The Kansas City Board of Police Commissioners on Friday sued Mayor Quinton Lucas and the city council, seeking to quickly put a stop to Lucas’s new police budget plan that the board says is a violation of state law and could harm police operations.
The board voted 4-1, with Lucas the only no vote, to pursue the legal action, then filed suit in Jackson County Circuit Court about an hour later. The lawsuit says that Lucas, city council, and City Manager Brian Platt “defaulted on their duties” when they pushed through the plan in a few hours last week.
According to the lawsuit, the change in budgeting is a violation of state law because the board, which is appointed by the Missouri governor, has the sole authority to oversee the department. Moving funds around also puts the police department’s operations in danger, the suit said.
By reallocating about $42 million, or one-fifth of the entire budget, to have the mayor and council have a say in how it is spent will “cause irreparable harm to the operations of the police department and to the Board’s exclusive management and control of the police department’s budget,” the lawsuit says.
A clearly angry Lucas met with reporters outside KCPD headquarters at noon. He said the courts will recognize that a system that diminishes any local control is not “constitutionally appropriate."
He also lashed out at people who say the police budget should not be touched – and perhaps even increased – because of the city’s high homicide and violent crime rates.
“There are some people that are arguing that Kansas City is a city in crisis. They ain't from Kansas City," Lucas said. “I grew up with a city in crisis. I'm a young man who grew up with bullets flying around my house. People getting murdered down the street. You going to try to look us in the eye and tell us there was a new crisis this week?

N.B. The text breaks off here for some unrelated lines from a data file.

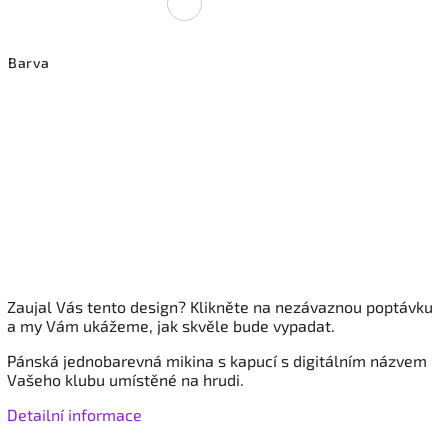
Barva
Zaujal Vás tento design? Klikněte na nezávaznou poptávku
a my Vám ukážeme, jak skvěle bude vypadat.
Pánská jednobarevná mikina s kapucí
s digitálním názvem
Vašeho klubu umístěné na hrudi.
Detailní informace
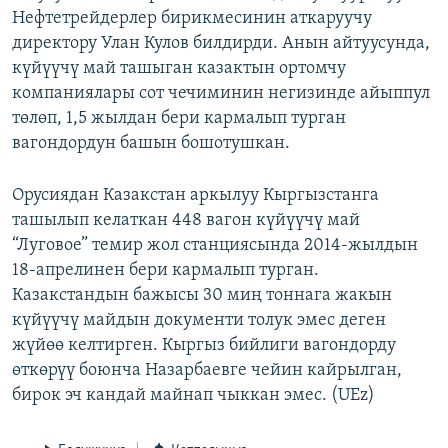
Нефтетрейдерлер бирикмесинин аткаруучу
ОНЛАЙН ШЕРИНЕ
ЭЖЕ-СИҢДИЛЕР
директору Улан Кулов билдирди. Анын айтуусунда,
АЗАТТЫК+
күйүүчү май ташыган казактын ортомчу
ЫҢГАЙСЫЗ СУРООЛОР
компаниялары сот чечиминин негизинде айыппул
төлөп, 1,5 жылдан бери кармалып турган
вагондордун башын бошотушкан.
ЭЕ/АРнун бардык сайттары
Орусиядан Казакстан аркылуу Кыргызстанга
ташылып келаткан 448 вагон күйүүчү май
“Луговое” темир жол станциясында 2014-жылдын
18-апрелинен бери кармалып турган.
Казакстандын бажысы 30 миң тоннага жакын
күйүүчү майдын документи толук эмес деген
жүйөө келтирген. Кыргыз бийлиги вагондорду
өткөрүү боюнча Назарбаевге чейин кайрылган,
бирок эч кандай майнап чыккан эмес. (UEz)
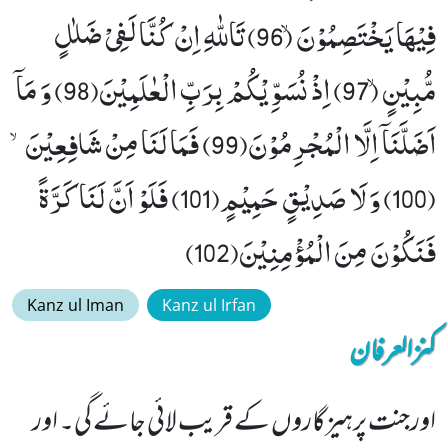
فِیْهَا یَخْتَصِمُوْنَۙ (96) تَاللّٰهِ اِنْ كُنَّا لَفِیْ ضَلٰلٍ
مُّبِیْنٍۙ (97) اِذْ نُسَوِّیْكُمْ بِرَبِّ الْعٰلَمِیْنَ(98) وَ مَاۤ
اَضَلَّنَاۤ اِلَّا الْمُجْرِمُوْنَ(99) فَمَا لَنَا مِنْ شَافِعِیْنَۙ
(100) وَ لَا صَدِیْقٍ حَمِیْمٍ(101) فَلَوْ اَنَّ لَنَا كَرَّةً
فَنَكُوْنَ مِنَ الْمُؤْمِنِیْنَ(102)
Kanz ul Iman
Kanz ul Irfan
کنزالعرفان
اورجنت پرہیزگاروں کے قریب لائی جائے گی۔ اور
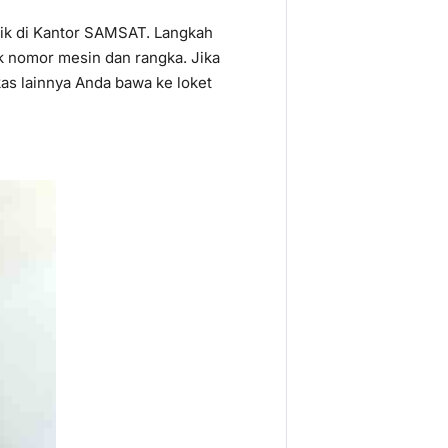
ik di Kantor SAMSAT. Langkah
k nomor mesin dan rangka. Jika
rkas lainnya Anda bawa ke loket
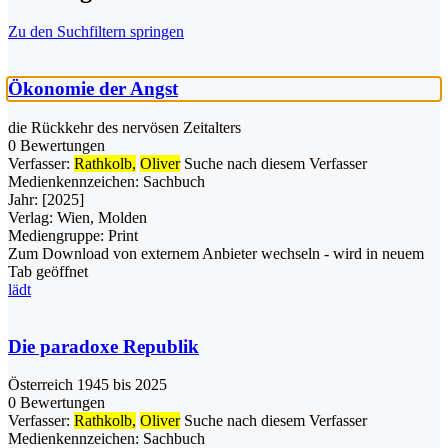
Zu den Suchfiltern springen
Ökonomie der Angst
die Rückkehr des nervösen Zeitalters
0 Bewertungen
Verfasser:
Rathkolb,
Oliver
Suche nach diesem Verfasser
Medienkennzeichen:
Sachbuch
Jahr:
[2025]
Verlag:
Wien, Molden
Mediengruppe:
Print
Zum Download von externem Anbieter wechseln - wird in neuem
Tab geöffnet
lädt
Die paradoxe Republik
Österreich 1945 bis 2025
0 Bewertungen
Verfasser:
Rathkolb,
Oliver
Suche nach diesem Verfasser
Medienkennzeichen:
Sachbuch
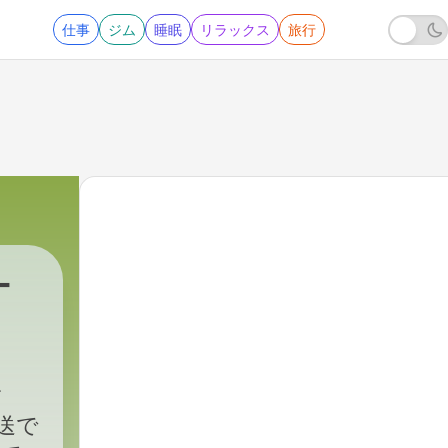
仕事
ジム
睡眠
リラックス
旅行
ナ
放送で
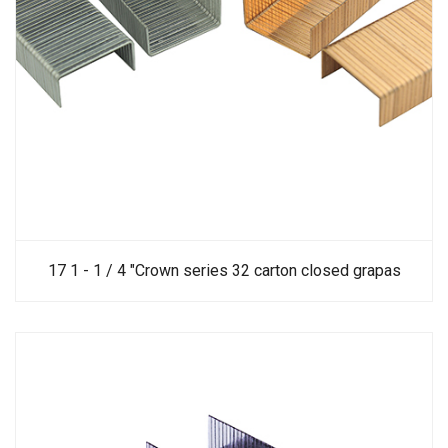
17 1 - 1 / 4 "Crown series 32 carton closed grapas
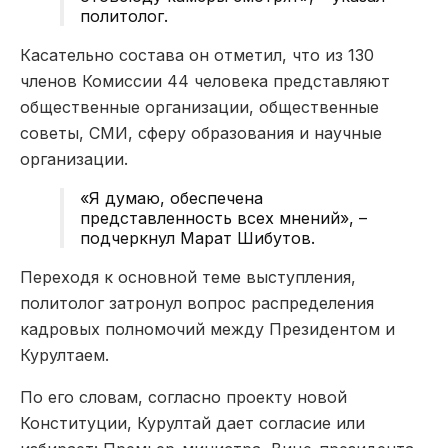
политолог.
Касательно состава он отметил, что из 130
членов Комиссии 44 человека представляют
общественные организации, общественные
советы, СМИ, сферу образования и научные
организации.
«Я думаю, обеспечена
представленность всех мнений», –
подчеркнул Марат Шибутов.
Переходя к основной теме выступления,
политолог затронул вопрос распределения
кадровых полномочий между Президентом и
Курултаем.
По его словам, согласно проекту новой
Конституции, Курултай дает согласие или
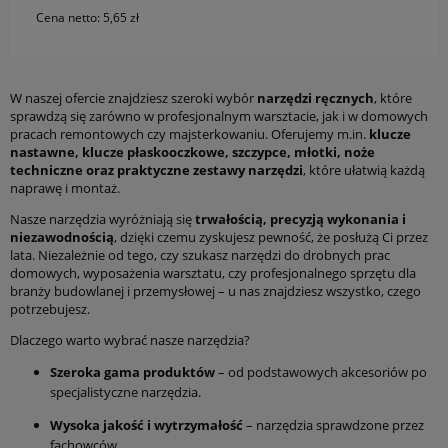
Cena netto:
5,65 zł
W naszej ofercie znajdziesz szeroki wybór
narzędzi ręcznych
, które
sprawdzą się zarówno w profesjonalnym warsztacie, jak i w domowych
pracach remontowych czy majsterkowaniu. Oferujemy m.in.
klucze
nastawne, klucze płaskooczkowe, szczypce, młotki, noże
techniczne oraz praktyczne zestawy narzędzi
, które ułatwią każdą
naprawę i montaż.
Nasze narzędzia wyróżniają się
trwałością, precyzją wykonania i
niezawodnością
, dzięki czemu zyskujesz pewność, że posłużą Ci przez
lata. Niezależnie od tego, czy szukasz narzędzi do drobnych prac
domowych, wyposażenia warsztatu, czy profesjonalnego sprzętu dla
branży budowlanej i przemysłowej – u nas znajdziesz wszystko, czego
potrzebujesz.
Dlaczego warto wybrać nasze narzędzia?
Szeroka gama produktów
– od podstawowych akcesoriów po
specjalistyczne narzędzia.
Wysoka jakość i wytrzymałość
– narzędzia sprawdzone przez
fachowców.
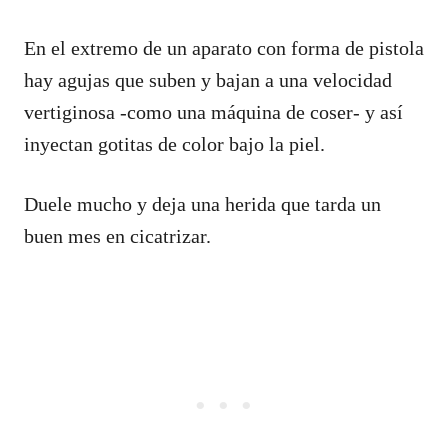
En el extremo de un aparato con forma de pistola
hay agujas que suben y bajan a una velocidad
vertiginosa -como una máquina de coser- y así
inyectan gotitas de color bajo la piel.
Duele mucho y deja una herida que tarda un
buen mes en cicatrizar.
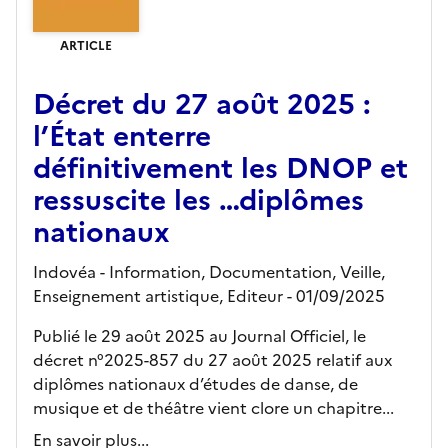
ARTICLE
Décret du 27 août 2025 :
l’État enterre
définitivement les DNOP et
ressuscite les …diplômes
nationaux
Indovéa - Information, Documentation, Veille,
Enseignement artistique,
Editeur
- 01/09/2025
Publié le 29 août 2025 au Journal Officiel, le
décret n°2025-857 du 27 août 2025 relatif aux
diplômes nationaux d’études de danse, de
musique et de théâtre vient clore un chapitre...
En savoir plus...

This is craziness.”
The board’s legal filings Friday seek a temporary restraining order, followed by a permanent order, that would block Lucas’s plan from going into effect.
Since 1939, KCPD has been overseen by a five-member Board of Police Commissioners, made up of the mayor and four gubernatorial appointees.
Lucas created the plan through two ordinances. The first ordinance takes $44 million from the police budget of about $240 million and reallocates it to what the city is calling the “community services and prevention fund,” for community engagement, outreach, prevention, intervention, and other public services. Platt and the police commission would negotiate how to spend that money.
The second ordinance earmarks an additional $3 million for a new police academy class.
While Lucas has denied that the plan is about “defunding the police,” that line has become a rallying cry from his critics. Thursday night, some 500 people packed into a town hall meeting in the Northland to decry the mayor’s action as a betrayal of them and the police.